DATA TO PROCESS below:

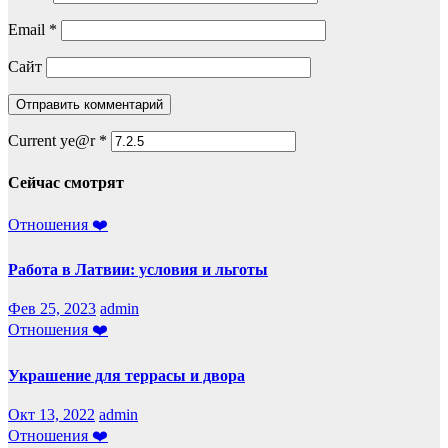
Email
*
Сайт
Current ye@r
*
Сейчас смотрят
Отношения ❤️
Работа в Латвии: условия и льготы
Фев 25, 2023
admin
Отношения ❤️
Украшение для террасы и двора
Окт 13, 2022
admin
Отношения ❤️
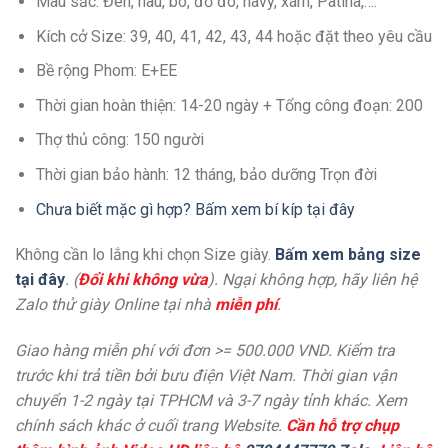
Màu sắc: Đen, nâu, bò, đỏ đô, navy, xám, Patina,….
Kích cở Size: 39, 40, 41, 42, 43, 44 hoặc đặt theo yêu cầu
Bề rộng Phom: E+EE
Thời gian hoàn thiện: 14-20 ngày + Tổng công đoạn: 200
Thợ thủ công: 150 người
Thời gian bảo hành: 12 tháng, bảo dưỡng Trọn đời
Chưa biết mặc gì hợp? Bấm xem bí kíp tại đây
Không cần lo lắng khi chọn Size giày.
Bấm xem bảng size
tại đây
. (
Đổi khi không vừa
). Ngại không hợp, hãy liên hệ
Zalo thử giày Online tại nhà
miễn phí
.
Giao hàng miễn phí với đơn >= 500.000 VND. Kiểm tra
trước khi trả tiền bởi bưu điện Việt Nam. Thời gian vận
chuyển 1-2 ngày tại TPHCM và 3-7 ngày tỉnh khác. Xem
chính sách khác ở cuối trang Website.
Cần hỗ trợ chụp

End of DATA TO PROCESS.

**WHAT YOU ARE ASKED TO DO:**
Give the entries again exactly, but skip every image.

**YOUR RESPONSE:**
Email
*
Сайт
Current ye@r
*
Сейчас смотрят
Отношения ❤️
Работа в Латвии: условия и льготы
Фев 25, 2023
admin
Отношения ❤️
Украшение для террасы и двора
Окт 13, 2022
admin
Отношения ❤️
Màu sắc: Đen, nâu, bò, đỏ đô, navy, xám, Patina,….
Kích cở Size: 39, 40, 41, 42, 43, 44 hoặc đặt theo yêu cầu
Bề rộng Phom: E+EE
Thời gian hoàn thiện: 14-20 ngày + Tổng công đoạn: 200
Thợ thủ công: 150 người
Thời gian bảo hành: 12 tháng, bảo dưỡng Trọn đời
Chưa biết mặc gì hợp? Bấm xem bí kíp tại đây
Không cần lo lắng khi chọn Size giày.
Bấm xem bảng size
tại đây
. (
Đổi khi không vừa
). Ngại không hợp, hãy liên hệ
Zalo thử giày Online tại nhà
miễn phí
.
Giao hàng miễn phí với đơn >= 500.000 VND. Kiểm tra
trước khi trả tiền bởi bưu điện Việt Nam. Thời gian vận
chuyển 1-2 ngày tại TPHCM và 3-7 ngày tỉnh khác. Xem
chính sách khác ở cuối trang Website.
Cần hỗ trợ chụp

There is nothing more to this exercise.